Le début de l’année 1957 a été marqué en Suisse par le suicide du procureur de la Confédération, René Dubois, qui avait transmis aux services secrets français des informations sensibles sur les indépendantistes algériens issues d’écoute de l’ambassade d’Egypte.
Au vu de la hauteur du scandale et de l’entorse manifeste faite à la politique de neutralité suisse, le Front de libération nationale (FLN) pourra profiter de l'effet indirect de l'affaire, soit l'assouplissement de l’attitude des autorités helvétiques vis-à-vis de la diaspora algérienne en Suisse.
Ferhat Abbas : sortir du système colonial
Représentant modéré du mouvement indépendantiste, Ferhat Abbas, qui séjourne en Suisse, a rallié le FLN durant l’été 1956 : il est dès lors chargé de remplir un rôle d’ambassadeur de la cause algérienne.

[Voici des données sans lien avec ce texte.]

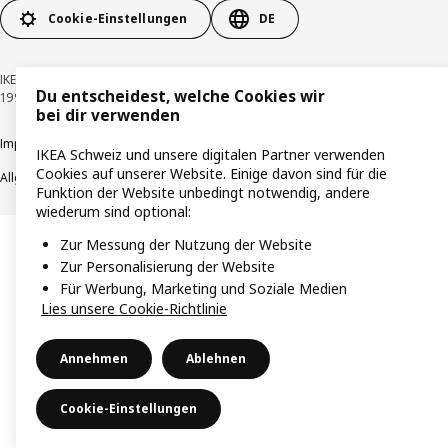
Cookie-Einstellungen
DE
IKEA Schweiz - Müslistrasse 16, 8957 Spreitenbach © Inter IKEA Systems B.V.
Du entscheidest, welche Cookies wir
1999-2026
bei dir verwenden
Impressum / Datenschutzerklärung
Cookies
Verantwortungsvolle Offenlegung
IKEA Schweiz und unsere digitalen Partner verwenden
Cookies auf unserer Website. Einige davon sind für die
Allgemeine Geschäftsbedingungen
Funktion der Website unbedingt notwendig, andere
wiederum sind optional:
Zur Messung der Nutzung der Website
Zur Personalisierung der Website
Für Werbung, Marketing und Soziale Medien
Lies unsere Cookie-Richtlinie
Annehmen
Ablehnen
Cookie-Einstellungen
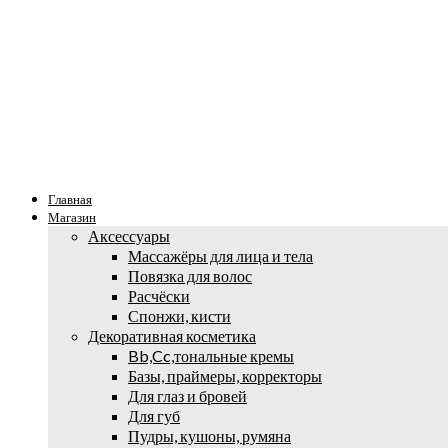
Главная
Магазин
Аксессуары
Массажёры для лица и тела
Повязка для волос
Расчёски
Спонжи, кисти
Декоративная косметика
Bb,Cc,тональные кремы
Базы, праймеры, корректоры
Для глаз и бровей
Для губ
Пудры, кушоны, румяна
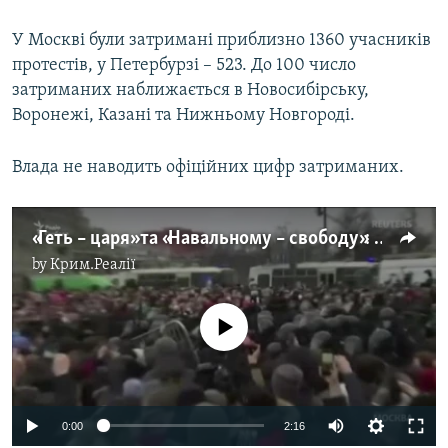
У Москві були затримані приблизно 1360 учасників
протестів, у Петербурзі – 523. До 100 число
затриманих наближається в Новосибірську,
Воронежі, Казані та Нижньому Новгороді.
Влада не наводить офіційних цифр затриманих.
«Геть – царя» та «Навальному – свободу»: як проходили акції на підтримку опозиціонера в Росії (відео)
by
Крим.Реалії
No media source currently available
Auto
0:00
2:16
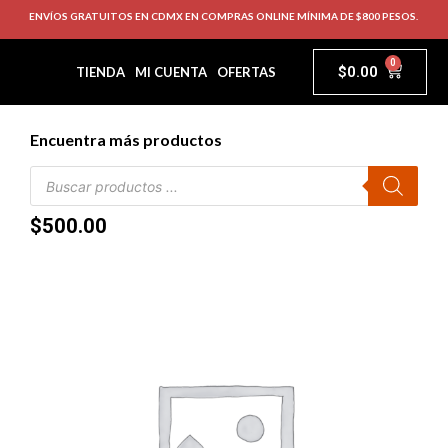
ENVÍOS GRATUITOS EN CDMX EN COMPRAS ONLINE MÍNIMA DE $800 PESOS.
0
$
0.00
TIENDA
MI CUENTA
OFERTAS
Encuentra más productos
$
500.00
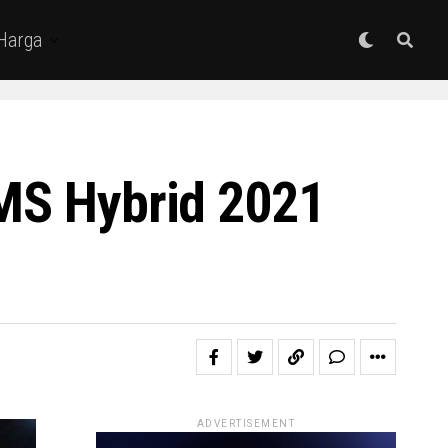
 Harga
IMS Hybrid 2021
ADVERTISEMENT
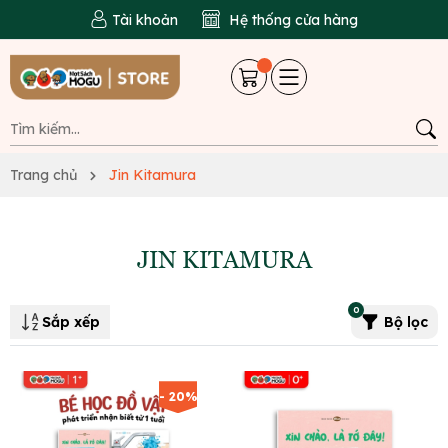
Tài khoản
Hệ thống cửa hàng
Trang chủ
Jin Kitamura
JIN KITAMURA
0
Sắp xếp
Bộ lọc
- 20%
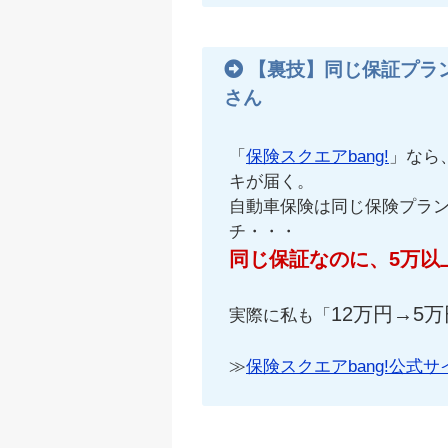
【裏技】同じ保証プラ
さん
「
保険スクエアbang!
」なら
キが届く。
自動車保険は同じ保険プラ
チ・・・
同じ保証なのに、5万以
12万円→5万
実際に私も「
≫
保険スクエアbang!公式サ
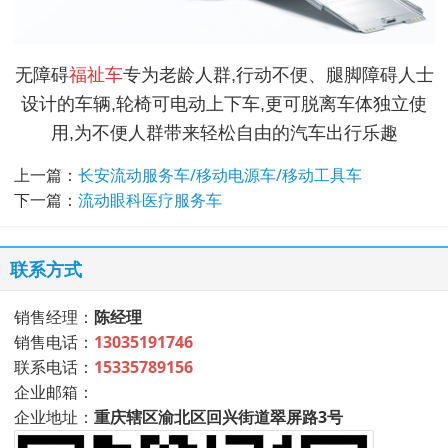
无障碍
福祉车
专为老龄人群,行动不便、腿脚障碍人士
设计的车辆,轮椅可电动上下车,更可脱离车体独立使
用,为不便人群带来轻松自由的汽车出行乐趣
上一篇：
长安流动服务车/移动电源车/移动工具车
下一篇：
流动眼科医疗服务车
联系方式
销售经理：
陈经理
销售电话：
13035191746
联系电话：
15335789156
企业邮箱：
企业地址：
重庆辖区渝北区回兴街道翠屏路3号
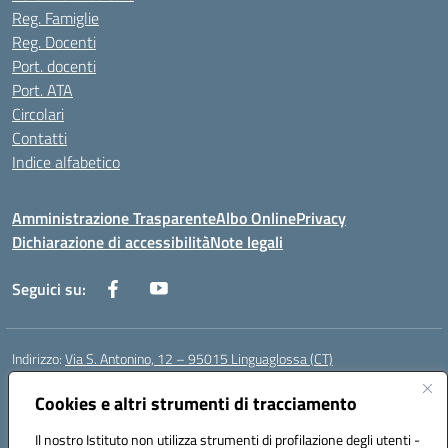
Reg. Famiglie
Reg. Docenti
Port. docenti
Port. ATA
Circolari
Contatti
Indice alfabetico
Amministrazione Trasparente
Albo Online
Privacy
Dichiarazione di accessibilità
Note legali
Seguici su:
Indirizzo:
Via S. Antonino, 12 – 95015 Linguaglossa (CT)
Centralino:
095 643051
Email:
ctic83200r@istruzione.it
Posta elettronica certificata (PEC):
Cookies e altri strumenti di tracciamento
ctic83200r@pec.istruzione.it
Codice fiscale: 83002470876
Il nostro Istituto non utilizza strumenti di profilazione degli utenti -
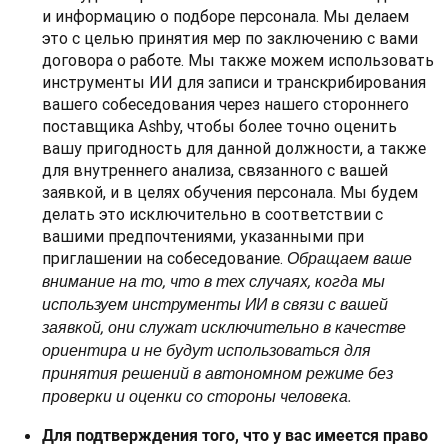
и информацию о подборе персонала. Мы делаем
это с целью принятия мер по заключению с вами
договора о работе. Мы также можем использовать
инструменты ИИ для записи и транскрибирования
вашего собеседования через нашего стороннего
поставщика Ashby, чтобы более точно оценить
вашу пригодность для данной должности, а также
для внутреннего анализа, связанного с вашей
заявкой, и в целях обучения персонала. Мы будем
делать это исключительно в соответствии с
вашими предпочтениями, указанными при
приглашении на собеседование.
Обращаем ваше
внимание на то, что в тех случаях, когда мы
используем инструменты ИИ в связи с вашей
заявкой, они служат исключительно в качестве
ориентира и не будут использоваться для
принятия решений в автономном режиме без
проверки и оценки со стороны человека.
Для подтверждения того, что у вас имеется право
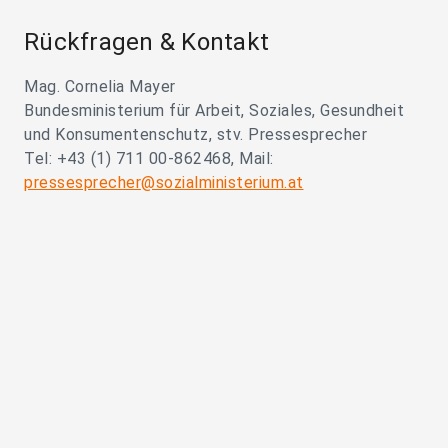
Rückfragen & Kontakt
Mag. Cornelia Mayer
Bundesministerium für Arbeit, Soziales, Gesundheit
und Konsumentenschutz, stv. Pressesprecher
Tel: +43 (1) 711 00-862468, Mail:
pressesprecher@sozialministerium.at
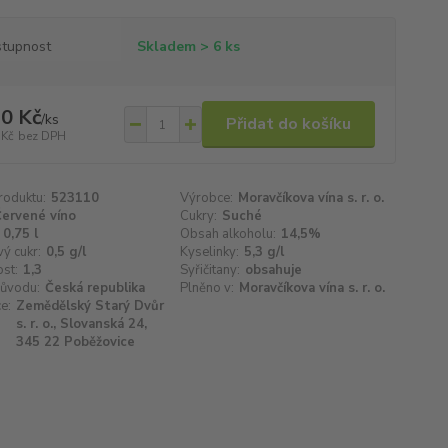
tupnost
Skladem > 6 ks
0 Kč
/
ks
Přidat do košíku
 Kč
bez DPH
roduktu:
523110
Výrobce:
Moravčíkova vína s. r. o.
ervené víno
Cukry:
Suché
0,75 l
Obsah alkoholu:
14,5%
ý cukr:
0,5 g/l
Kyselinky:
5,3 g/l
st:
1,3
Syřičitany:
obsahuje
ůvodu:
Česká republika
Plněno v:
Moravčíkova vína s. r. o.
e:
Zemědělský Starý Dvůr
s. r. o., Slovanská 24,
345 22 Poběžovice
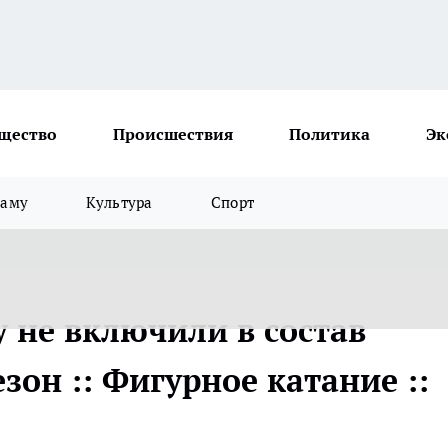
щество
Происшествия
Политика
Эк
ламу
Культура
Спорт
 не включили в состав
зон :: Фигурное катание ::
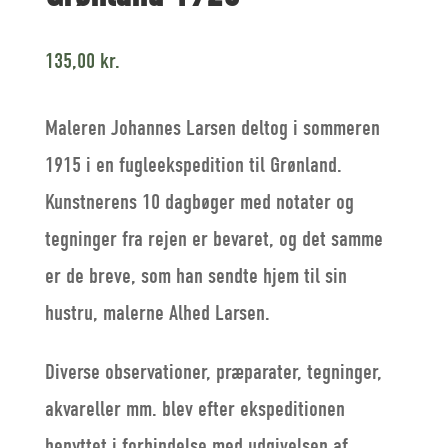
135,00
kr.
Maleren Johannes Larsen deltog i sommeren
1915 i en fugleekspedition til Grønland.
Kunstnerens 10 dagbøger med notater og
tegninger fra rejen er bevaret, og det samme
er de breve, som han sendte hjem til sin
hustru, malerne Alhed Larsen.
Diverse observationer, præparater, tegninger,
akvareller mm. blev efter ekspeditionen
benyttet i forbindelse med udgivelsen af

C’est dans ce contexte qu’il faut comprendre la publication en juillet 1957 d’une grande interview d’Abbas par Charles-Henri Favrod dans La Gazette de Lausanne. Il récidive quelques semaines plus tard au micro de Miroir du temps où il réaffirme avec force que la cohabitation des populations algériennes et européennes est possible à condition de sortir du système de domination colonial.
Jean Amrouche : la France comme mythe et réalité
Professeur de littérature française, poète mais aussi collaborateur de la Radiodiffusion française pour laquelle il réalise des interviews d'écrivains, Jean Amrouche, né de parents kabyles chrétiens, s'engage à plusieurs titres dans le conflit algérien : comme témoin et intellectuel d'abord, comme émissaire officieux auprès du FLN dès 1958.
Le 11 janvier de la même année, il publie dans Le Monde un réquisitoire face à la réalité coloniale française intitulé «La France comme mythe et comme réalité. De quelques vérités amères» : il y souligne le décalage entre la France des idées et celle des faits. Il développe son argumentaire quelques semaines plus tard à l'enseigne de Miroir du Monde ; une collaboration avec Radio-Lausanne et Radio-Genève qu’il poursuivra durant les mois suivants, tout particulièrement après sa mise à l'écart de la RTF en novembre 1959.